**Task statement**
Please retype only the lines below that run from the one containing "la Hollandie ce" through the last line, both included, without altering a word.

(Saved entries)
______
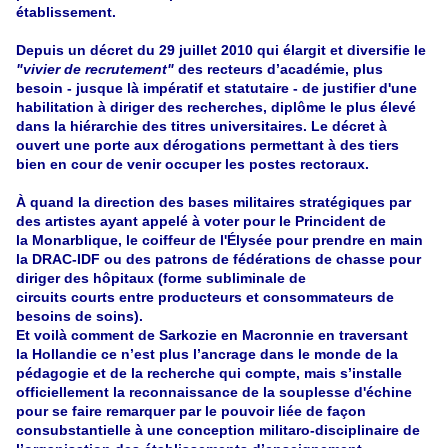
établissement.
Depuis un décret du 29 juillet 2010 qui élargit et diversifie le
"vivier de recrutement"
des recteurs d’académie, plus
besoin - jusque là impératif et statutaire - de justifier d'une
habilitation à diriger des recherches, diplôme le plus élevé
dans la hiérarchie des titres universitaires. Le décret à
ouvert une porte aux dérogations permettant à des tiers
bien en cour de venir occuper les postes rectoraux.
À quand la direction des bases militaires stratégiques par
des artistes ayant appelé à voter pour le Princident de
la Monarblique, le coiffeur de l'Élysée pour prendre en main
la DRAC-IDF ou des patrons de fédérations de chasse pour
diriger des hôpitaux (forme subliminale de
circuits courts entre producteurs et consommateurs de
besoins de soins).
Et voilà comment de Sarkozie en Macronnie en traversant
la Hollandie ce n’est plus l’ancrage dans le monde de la
pédagogie et de la recherche qui compte, mais s’installe
officiellement la reconnaissance de la souplesse d'échine
pour se faire remarquer par le pouvoir liée de façon
consubstantielle à une conception militaro-disciplinaire de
______
**Output of the task**
la Hollandie ce n’est plus l’ancrage dans le monde de la
pédagogie et de la recherche qui compte, mais s’installe
officiellement la reconnaissance de la souplesse d'échine
pour se faire remarquer par le pouvoir liée de façon
consubstantielle à une conception militaro-disciplinaire de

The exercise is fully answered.